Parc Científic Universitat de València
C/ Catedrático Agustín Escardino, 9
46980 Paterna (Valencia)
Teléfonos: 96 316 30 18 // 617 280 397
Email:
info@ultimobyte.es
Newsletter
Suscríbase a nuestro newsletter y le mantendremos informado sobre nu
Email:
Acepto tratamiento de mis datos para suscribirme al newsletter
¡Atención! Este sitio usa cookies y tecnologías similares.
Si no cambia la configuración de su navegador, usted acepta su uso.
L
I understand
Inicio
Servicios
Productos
___
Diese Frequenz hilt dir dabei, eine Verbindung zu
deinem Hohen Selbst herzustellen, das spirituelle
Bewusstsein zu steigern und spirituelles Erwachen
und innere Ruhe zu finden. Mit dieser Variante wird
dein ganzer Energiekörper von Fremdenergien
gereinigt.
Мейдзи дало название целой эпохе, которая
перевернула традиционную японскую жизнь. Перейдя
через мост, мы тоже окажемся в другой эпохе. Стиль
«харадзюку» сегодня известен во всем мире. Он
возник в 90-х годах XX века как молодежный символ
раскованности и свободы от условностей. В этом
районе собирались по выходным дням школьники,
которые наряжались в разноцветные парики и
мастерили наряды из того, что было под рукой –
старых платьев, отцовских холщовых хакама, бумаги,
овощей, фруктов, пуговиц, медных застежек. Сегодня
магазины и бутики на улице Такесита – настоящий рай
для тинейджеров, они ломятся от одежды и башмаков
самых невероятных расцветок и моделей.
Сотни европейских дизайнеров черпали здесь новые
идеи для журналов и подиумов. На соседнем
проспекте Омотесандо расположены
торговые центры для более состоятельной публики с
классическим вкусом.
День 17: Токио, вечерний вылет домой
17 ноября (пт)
___
▶ **WHAT YOU HAVE TO DO**: Look above for the line with "проспекте Омотесандо расположены" and the line with "17 ноября (пт)". Retype those two lines and every line between them exactly, adding nothing.

▶ **RESULT OF THIS TASK**:
проспекте Омотесандо расположены
торговые центры для более состоятельной публики с
классическим вкусом.
День 17: Токио, вечерний вылет домой
17 ноября (пт)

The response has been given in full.